As a last example, LSA has been combined with Multidimensional Scaling (MDS) and Principal Component Analysis (PCA) to successfully perform categorization tasks. This has lead to impressive and very interesting results (Louwerse, 2011). For example, Louwerse and Zwaan (2009) applied an MDS to a matrix containing the pairwise LSA similarities for US city names to obtain a two-dimensional solution. These authors were able to show that the MDS coordinates of the cities correlated with the actual geographical position of those cities.
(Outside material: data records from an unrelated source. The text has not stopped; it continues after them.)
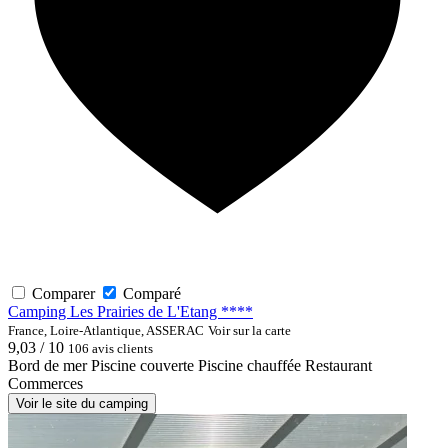
Comparer
Comparé
Camping Les Prairies de L'Etang ****
France, Loire-Atlantique, ASSERAC
Voir sur la carte
9,03 / 10
106 avis clients
Bord de mer
Piscine couverte
Piscine chauffée
Restaurant
Commerces
Voir le site du camping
It has also been shown (Laham, 1997; Louwerse, 2011; Jones & Mewhort, 2007) that combining MDS or PCA with semantic space similarities allows to categorize words semantically.

Software implementing vector semantic models

A very useful package with a huge variety of algorithms for creating semantic spaces (amongst which LSA, HAL and BEAGLE are only some) from corpora is the S-Space package (Jurgens & Stevens, 2010), which is written in Java. This package even allows the user to implement his or her own algorithms to create semantic spaces. Furthermore, it includes functions to compute word similarities such as cosine similarities, and to access the neighbors of words. The Semantic Vectors package (Widdows & Ferraro, 2008; Widdows & Cohen, 2010), which is also designed for creating semantic spaces from corpora and written in Java, primarily uses Random Projection to build semantic spaces (Bingham & Mannila, 2001; Kanerva, 1988), but also implements the LSA algorithm. This package also allows includes functions for neighborhood computations and basic similarity computations.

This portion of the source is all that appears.